Grabado de duelo con montantes (espadas de 2 manos)
Cuando cesaban los combates Diego García se batía en duelo. Más de 300 celebró, y no perdió jamás ni uno, es más, algunos famosos personajes rehusaron enfrentarse a él, o huyeron de la lucha para no perecer a sus manos como el Mariscal de Francia, Coligny. Pero el mayor desafío fue el famoso duelo colectivo conocido como el "desafío de Barletta". Septiembre de 1502 franceses y españoles deciden realizar un torneo entre 11 caballeros de cada bando para defender el honor patrio. Diego está convaleciente de unas heridas, pero el Gran Capitán no puede prescindir de su mejor baza, y le conmina a aceptar el reto. El extremeño, por supuesto, acepta. Cinco horas después el resultado es el siguiente: Una especie de empate. Un español había caído prisionero, un francés muerto, otro prisionero por el propio Diego, y 7 más desmontados pero atrincherados tras los caballos muertos. Los españoles incapaces de desalojarlos de su posición defensiva, acceden a la petición francesa de dejarlo en tablas. Bueno, todos no, Don Diego no está nada de acuerdo. Herido, sin caballo y sin armas, decide que o acaba con los franceses o ellos con él. Opta por un método expeditivo, agarra las gigantescas piedras que marcaban el límite del campo y comienza a arrojárselas a los atrincherados franceses, ante el asombro de propios y ajenos. Los franceses ponen pies en polvorosa, y los generosos jueces deciden mantener a pesar de todo el empate. Por cierto,  en febrero del año siguiente se volvió a repetir el desafío, pero esta vez entre italianos y franceses, y de nuevo los franceses salieron mal parados.

Recompensado por el Gran Capitán con un marquesado volvió a España, donde defendió ante el rey a su jefe a quien habían calumniado. Luego el rey le retiró el marquesado, y decepcionado el gigantesco militar dejó España para dedicarse a la piratería. 

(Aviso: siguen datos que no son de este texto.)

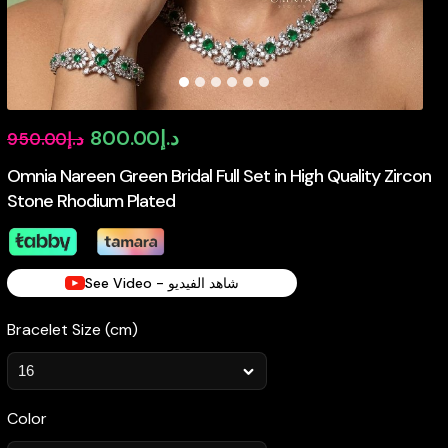
Original
Current
800.00
د.إ
950.00
د.إ
price
price
Omnia Nareen Green Bridal Full Set in High Quality Zircon
Stone Rhodium Plated
was:
is:
د.إ950.00.
د.إ800.00.
See Video - شاهد الفيديو
Bracelet Size (cm)
Color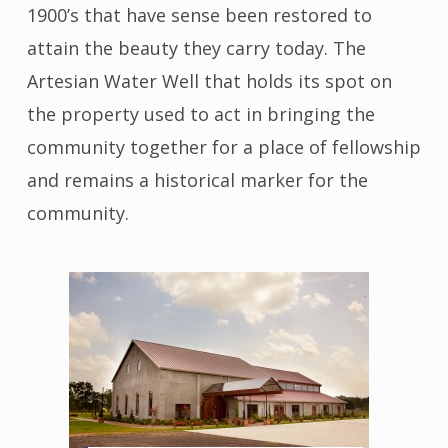
1900’s that have sense been restored to
attain the beauty they carry today. The
Artesian Water Well that holds its spot on
the property used to act in bringing the
community together for a place of fellowship
and remains a historical marker for the
community.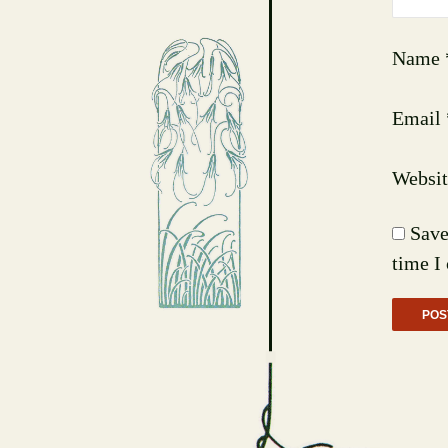
Name
Email
Websit
Save
time I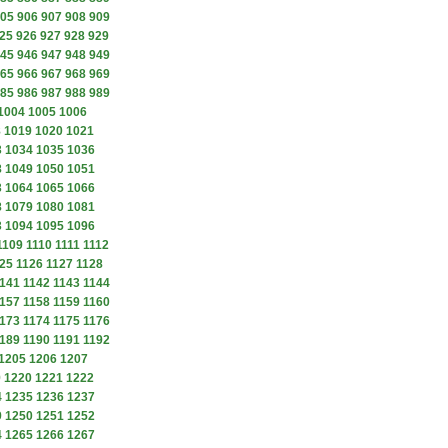
05
906
907
908
909
25
926
927
928
929
45
946
947
948
949
65
966
967
968
969
85
986
987
988
989
1004
1005
1006
8
1019
1020
1021
3
1034
1035
1036
8
1049
1050
1051
3
1064
1065
1066
8
1079
1080
1081
3
1094
1095
1096
1109
1110
1111
1112
25
1126
1127
1128
141
1142
1143
1144
157
1158
1159
1160
173
1174
1175
1176
189
1190
1191
1192
1205
1206
1207
9
1220
1221
1222
4
1235
1236
1237
9
1250
1251
1252
4
1265
1266
1267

Con los años vuelve al servicio del rey Fernando, y luego al de su nieto Carlos. Participa en numerosas campañas, y asciende en el escalafón militar. En 1533 Diego García de Paredes se encuentra en Bolonia con las tropas del Emperador, ve a unos niños jugar a tirar una paja en una pared, e intenta hacerlo desde el caballo, pero con tan mala fortuna que se cae de la montura. La caída es fatal, y el guerrero imbatible moriría a resultas de la misma, "parece que le place a Dios que por una liviana ocasión se acaben mis días". Al lavar el cadáver del guerrero su cuerpo estaba cubierto de cicatrices. Durante su funeral todos los soldados se turnaron para llevarlo a hombros. Hoy está enterrado en la iglesia de Santa María en Trujillo. 
Tumba de Don Diego en Sta. María. Trujillo. España.